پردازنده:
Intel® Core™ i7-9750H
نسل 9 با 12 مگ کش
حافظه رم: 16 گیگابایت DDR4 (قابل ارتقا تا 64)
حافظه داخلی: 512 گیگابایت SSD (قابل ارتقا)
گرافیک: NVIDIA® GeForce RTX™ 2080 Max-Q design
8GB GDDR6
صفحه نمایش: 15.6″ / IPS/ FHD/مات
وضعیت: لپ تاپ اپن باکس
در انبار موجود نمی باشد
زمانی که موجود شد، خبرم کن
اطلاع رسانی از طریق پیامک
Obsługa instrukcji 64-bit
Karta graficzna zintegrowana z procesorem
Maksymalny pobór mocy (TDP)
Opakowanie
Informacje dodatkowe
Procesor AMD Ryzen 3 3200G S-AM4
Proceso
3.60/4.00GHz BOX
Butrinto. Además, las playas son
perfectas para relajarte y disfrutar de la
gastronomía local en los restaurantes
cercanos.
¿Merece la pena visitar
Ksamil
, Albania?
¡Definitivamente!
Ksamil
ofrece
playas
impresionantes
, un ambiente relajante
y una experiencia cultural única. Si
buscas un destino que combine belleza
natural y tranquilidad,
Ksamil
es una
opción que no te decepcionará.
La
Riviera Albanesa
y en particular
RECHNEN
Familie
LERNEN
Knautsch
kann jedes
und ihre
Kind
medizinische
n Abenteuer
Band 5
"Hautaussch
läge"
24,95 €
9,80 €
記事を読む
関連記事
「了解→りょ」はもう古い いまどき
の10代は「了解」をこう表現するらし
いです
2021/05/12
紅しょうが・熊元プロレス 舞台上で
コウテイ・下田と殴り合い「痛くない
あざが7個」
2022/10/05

# Work item
Retyping every line above exactly is all that is needed.

# Response below
پردازنده:
Intel® Core™ i7-9750H
نسل 9 با 12 مگ کش
حافظه رم: 16 گیگابایت DDR4 (قابل ارتقا تا 64)
حافظه داخلی: 512 گیگابایت SSD (قابل ارتقا)
گرافیک: NVIDIA® GeForce RTX™ 2080 Max-Q design
8GB GDDR6
صفحه نمایش: 15.6″ / IPS/ FHD/مات
وضعیت: لپ تاپ اپن باکس
در انبار موجود نمی باشد
زمانی که موجود شد، خبرم کن
اطلاع رسانی از طریق پیامک
Obsługa instrukcji 64-bit
Karta graficzna zintegrowana z procesorem
Maksymalny pobór mocy (TDP)
Opakowanie
Informacje dodatkowe
Procesor AMD Ryzen 3 3200G S-AM4
Proceso
3.60/4.00GHz BOX
Butrinto. Además, las playas son
perfectas para relajarte y disfrutar de la
gastronomía local en los restaurantes
cercanos.
¿Merece la pena visitar
Ksamil
, Albania?
¡Definitivamente!
Ksamil
ofrece
playas
impresionantes
, un ambiente relajante
y una experiencia cultural única. Si
buscas un destino que combine belleza
natural y tranquilidad,
Ksamil
es una
opción que no te decepcionará.
La
Riviera Albanesa
y en particular
RECHNEN
Familie
LERNEN
Knautsch
kann jedes
und ihre
Kind
medizinische
n Abenteuer
Band 5
"Hautaussch
läge"
24,95 €
9,80 €
記事を読む
関連記事
「了解→りょ」はもう古い いまどき
の10代は「了解」をこう表現するらし
いです
2021/05/12
紅しょうが・熊元プロレス 舞台上で
コウテイ・下田と殴り合い「痛くない
あざが7個」
2022/10/05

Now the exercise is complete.